▸ WORK TASK
Let your answer be the line containing "dieses Jahr das" and every line below it to the end of the records, copied exactly.
*** Opening TASK MATERIAL ***
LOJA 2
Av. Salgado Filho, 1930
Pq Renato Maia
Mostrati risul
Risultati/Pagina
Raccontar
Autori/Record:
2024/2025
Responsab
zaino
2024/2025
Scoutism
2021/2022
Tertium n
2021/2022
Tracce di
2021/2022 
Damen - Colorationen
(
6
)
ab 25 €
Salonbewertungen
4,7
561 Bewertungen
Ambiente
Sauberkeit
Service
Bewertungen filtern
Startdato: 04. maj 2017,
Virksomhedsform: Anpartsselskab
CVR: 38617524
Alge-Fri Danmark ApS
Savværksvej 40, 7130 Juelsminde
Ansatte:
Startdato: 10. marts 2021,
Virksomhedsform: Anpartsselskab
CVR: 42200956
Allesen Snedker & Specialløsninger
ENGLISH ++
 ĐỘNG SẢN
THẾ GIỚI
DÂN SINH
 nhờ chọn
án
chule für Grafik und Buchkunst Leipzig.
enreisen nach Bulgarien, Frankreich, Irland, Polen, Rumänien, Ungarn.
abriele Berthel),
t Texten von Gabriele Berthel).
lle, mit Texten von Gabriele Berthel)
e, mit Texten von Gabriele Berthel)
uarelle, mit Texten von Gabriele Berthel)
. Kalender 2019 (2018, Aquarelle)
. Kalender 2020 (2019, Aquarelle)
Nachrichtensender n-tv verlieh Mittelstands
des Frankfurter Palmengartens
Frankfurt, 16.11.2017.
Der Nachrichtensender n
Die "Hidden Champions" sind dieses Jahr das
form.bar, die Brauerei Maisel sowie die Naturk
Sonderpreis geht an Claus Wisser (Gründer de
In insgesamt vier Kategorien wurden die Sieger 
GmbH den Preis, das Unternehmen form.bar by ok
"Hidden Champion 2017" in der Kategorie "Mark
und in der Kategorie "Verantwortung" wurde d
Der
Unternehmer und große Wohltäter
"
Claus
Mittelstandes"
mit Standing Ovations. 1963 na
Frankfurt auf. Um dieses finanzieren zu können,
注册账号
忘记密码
*** Closing TASK MATERIAL ***
▸ EXERCISE OUTPUT
Die "Hidden Champions" sind dieses Jahr das
form.bar, die Brauerei Maisel sowie die Naturk
Sonderpreis geht an Claus Wisser (Gründer de
In insgesamt vier Kategorien wurden die Sieger 
GmbH den Preis, das Unternehmen form.bar by ok
"Hidden Champion 2017" in der Kategorie "Mark
und in der Kategorie "Verantwortung" wurde d
Der
Unternehmer und große Wohltäter
"
Claus
Mittelstandes"
mit Standing Ovations. 1963 na
Frankfurt auf. Um dieses finanzieren zu können,
注册账号
忘记密码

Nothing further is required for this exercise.